By BRENT MARTIN
St. Joseph Post

Emergency management officials continue to closely watch the Missouri River, even as the level of the Missouri dipped a little over the weekend.
The National Weather Service reports the Missouri River at St. Joseph stood at 25.64 feet at 6:30 Sunday evening. The Missouri River level dropped a bit this weekend and now is heading toward major flood stage with NWS expecting the Missouri to crest late Wednesday at 28.1 feet, a full foot lower than earlier projections and below the record crest of 32.1 feet reached in 1993. The Missouri River rose to just under 30 feet at St. Joseph in 2011.
Gov. Mike Parson, who took a helicopter tour of flooding in northwest Missouri Friday, is hesitant to compare this year with 2011.
“I don’t know that we’re comparing it there, but we’re all concerned about is it going to be like 2011 or not? I don’t think any of us know this yet,” Parson tells reporters.
Still, Parson says officials are using the hard-earned experience of 2011 to make sure they can respond to whatever happens this year.
“We’ve been preparing for this,” Parson says. “Everybody’s trying to make sure we dot all the i’s and cross all the t’s and make sure we’re ready for this as best we can be.”
The state closed Interstate 29 at Rock Port Friday as floodwaters covered the interstate across the state line in Iowa. Missouri Department of Transportation officials have been directing traffic to Interstate 35, north to I-80, back across to I-29. High water has closed a number of area roads. Highway 136, which carries traffic from northwest Missouri to Brownville, Nebraska, has been closed.
Atchison County Emergency Management Director Rhonda Wiley says she observed many stressed levees during a helicopter tour of flooding with Gov. Parson.
“I believe that we saw some areas that were probably true breaches in Holt County,” Wiley says. “Then we saw some toppage up in Atchison County as well. And, so, I believe there are some areas that have already breached.”

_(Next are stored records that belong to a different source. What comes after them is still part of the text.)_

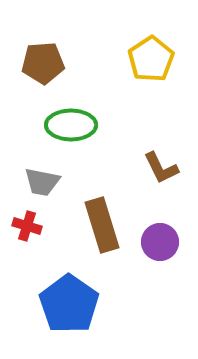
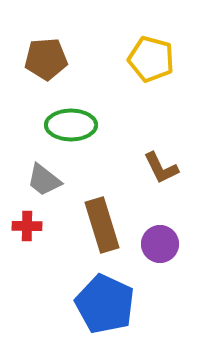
yellow pentagon: rotated 24 degrees counterclockwise
brown pentagon: moved 3 px right, 4 px up
gray trapezoid: moved 2 px right, 2 px up; rotated 27 degrees clockwise
red cross: rotated 16 degrees counterclockwise
purple circle: moved 2 px down
blue pentagon: moved 36 px right; rotated 10 degrees counterclockwise
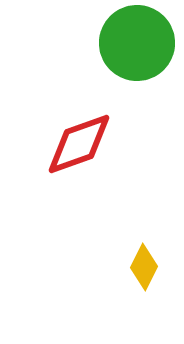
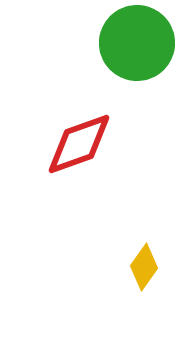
yellow diamond: rotated 9 degrees clockwise
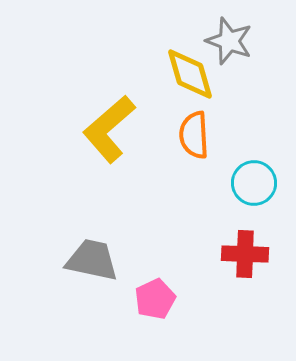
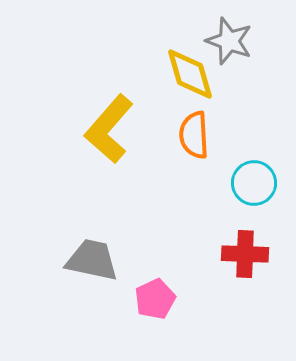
yellow L-shape: rotated 8 degrees counterclockwise
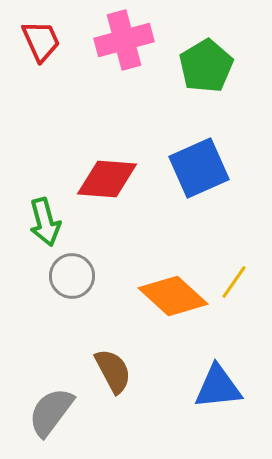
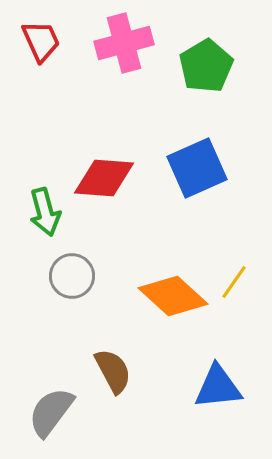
pink cross: moved 3 px down
blue square: moved 2 px left
red diamond: moved 3 px left, 1 px up
green arrow: moved 10 px up
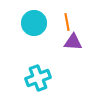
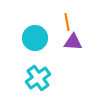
cyan circle: moved 1 px right, 15 px down
cyan cross: rotated 15 degrees counterclockwise
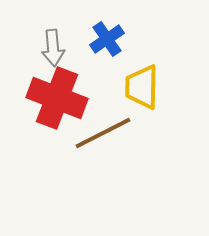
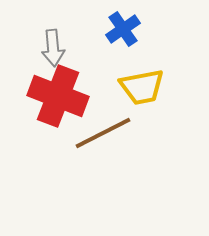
blue cross: moved 16 px right, 10 px up
yellow trapezoid: rotated 102 degrees counterclockwise
red cross: moved 1 px right, 2 px up
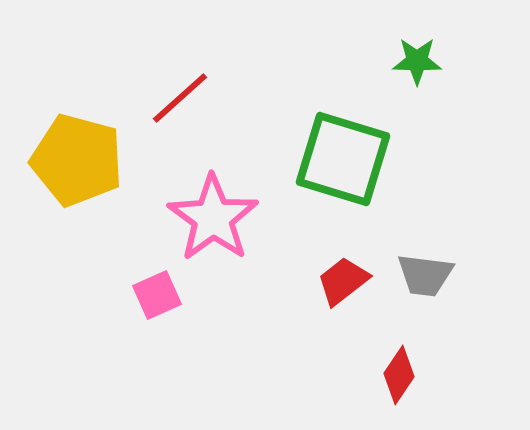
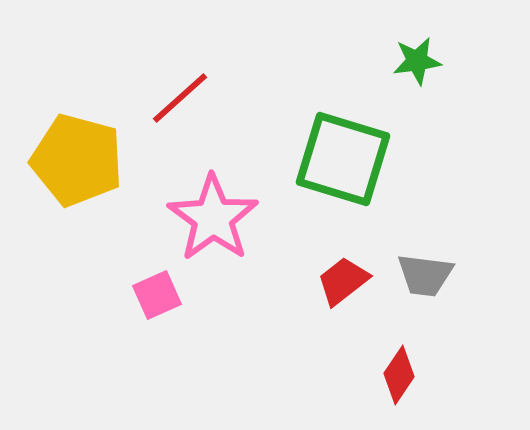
green star: rotated 9 degrees counterclockwise
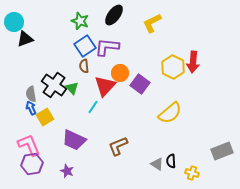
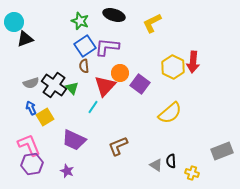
black ellipse: rotated 70 degrees clockwise
gray semicircle: moved 11 px up; rotated 98 degrees counterclockwise
gray triangle: moved 1 px left, 1 px down
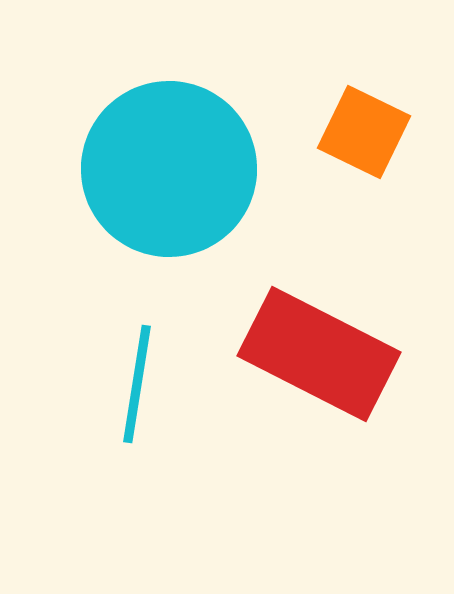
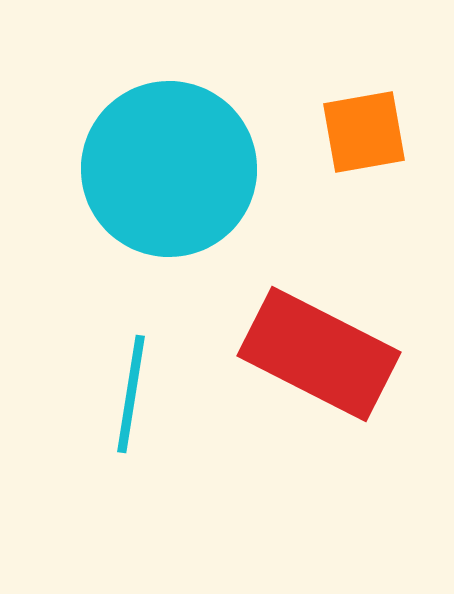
orange square: rotated 36 degrees counterclockwise
cyan line: moved 6 px left, 10 px down
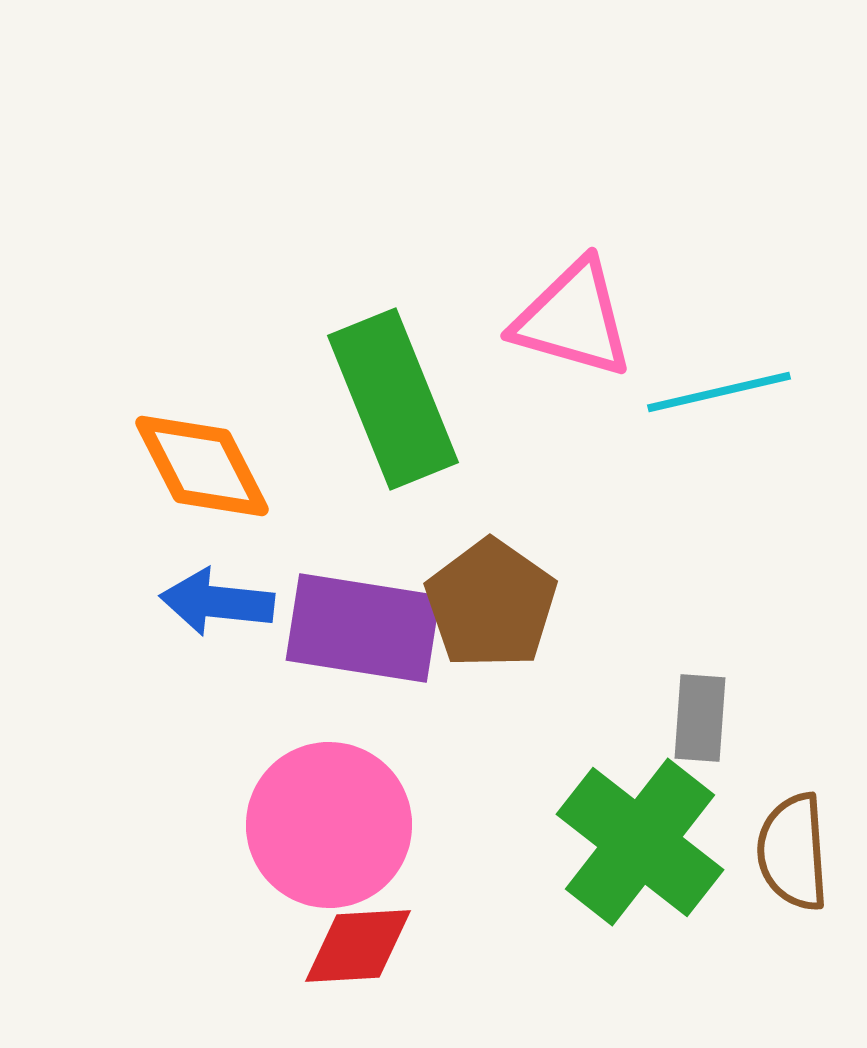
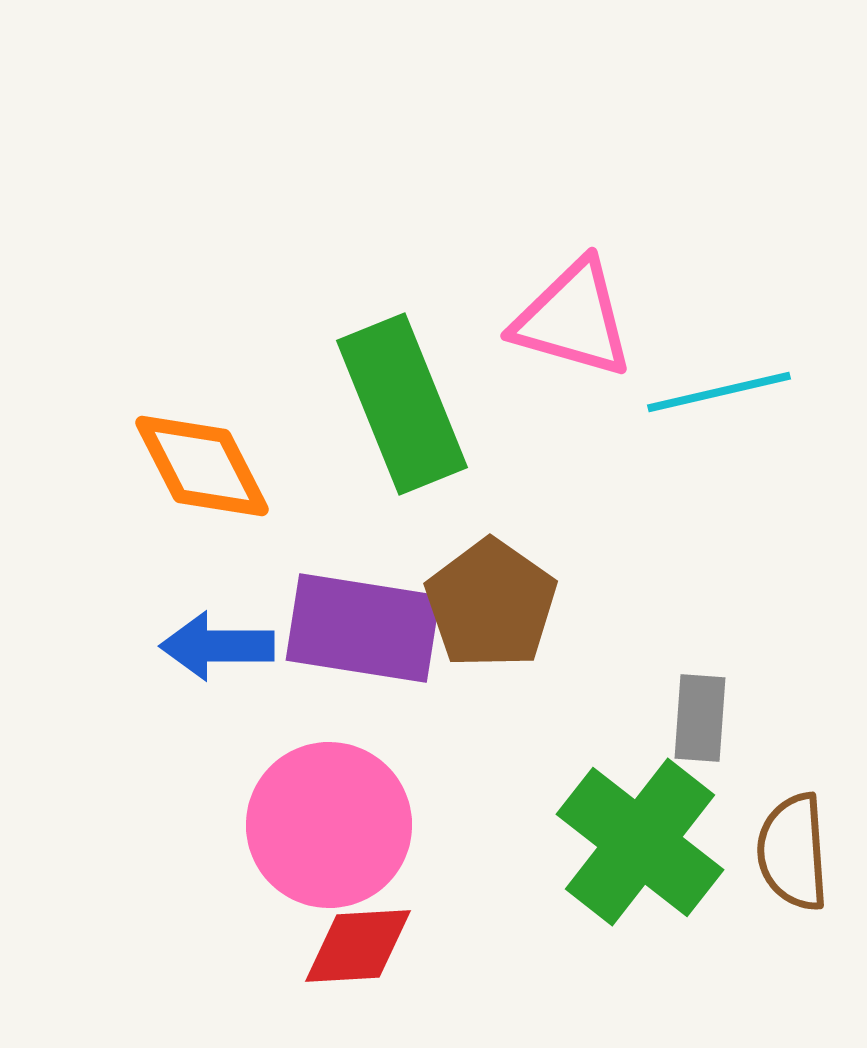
green rectangle: moved 9 px right, 5 px down
blue arrow: moved 44 px down; rotated 6 degrees counterclockwise
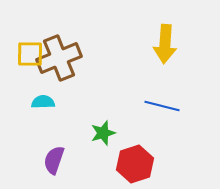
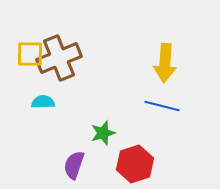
yellow arrow: moved 19 px down
purple semicircle: moved 20 px right, 5 px down
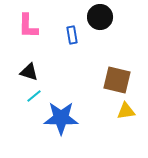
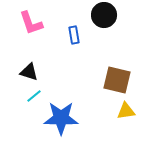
black circle: moved 4 px right, 2 px up
pink L-shape: moved 3 px right, 3 px up; rotated 20 degrees counterclockwise
blue rectangle: moved 2 px right
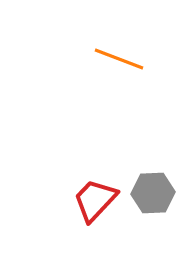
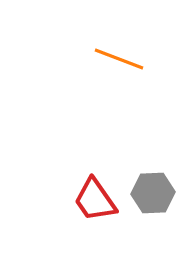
red trapezoid: rotated 78 degrees counterclockwise
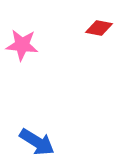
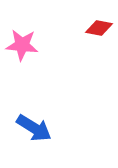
blue arrow: moved 3 px left, 14 px up
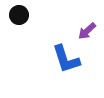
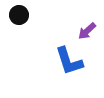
blue L-shape: moved 3 px right, 2 px down
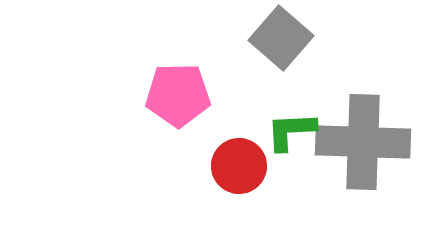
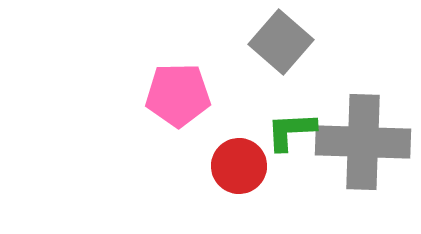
gray square: moved 4 px down
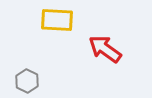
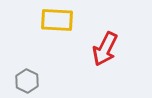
red arrow: rotated 100 degrees counterclockwise
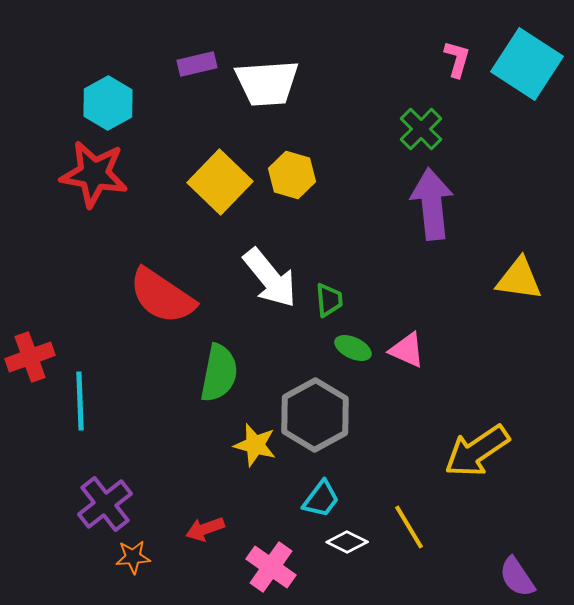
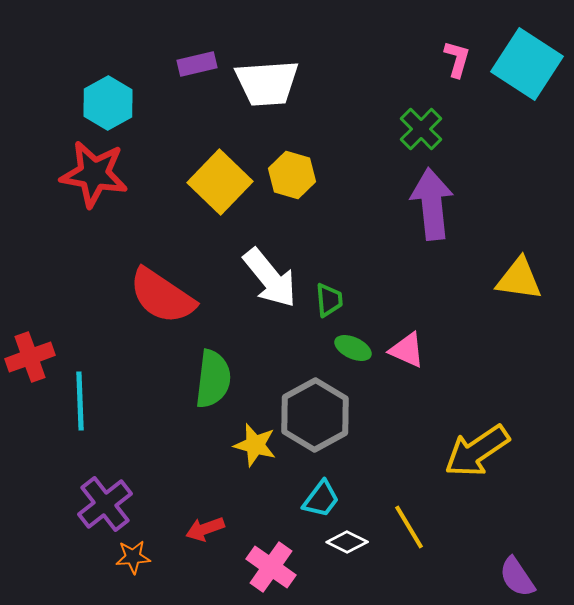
green semicircle: moved 6 px left, 6 px down; rotated 4 degrees counterclockwise
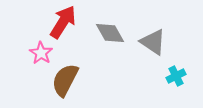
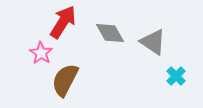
cyan cross: rotated 18 degrees counterclockwise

Wiley says fewer than 100 homes had been flooded in Atchison County with all by two families seeking shelter with relatives or friends.
The threat of flooding at Rosecrans Memorial Airport has prompted the 139th Airlift Wing to take precautions. Vice Commander of the 139th, John Clark, says the C-130s at Rosecrans have been moved to higher ground.
“Mainly, right now, what we want to say is that we are still fully mission capable and engaged for you sir and for the nation as a whole and we’ll continue to remain at that level of readiness,” Clarks tells Gov. Parson.
A move by the U.S. Army Corps of Engineers had taken pressure off the Missouri River. The Corps reports it has reduced releases from the Gavins Point Dam, upstream at Yankton, South Dakota. The Corps had increased water releases from Gavins Point from 50,000 cubic feet per second to 90,000 to relieve widespread flooding in Nebraska. It announce over the weekend, it is reducing releases to 73,000 cfs with the intention of lowering releases to 20,000.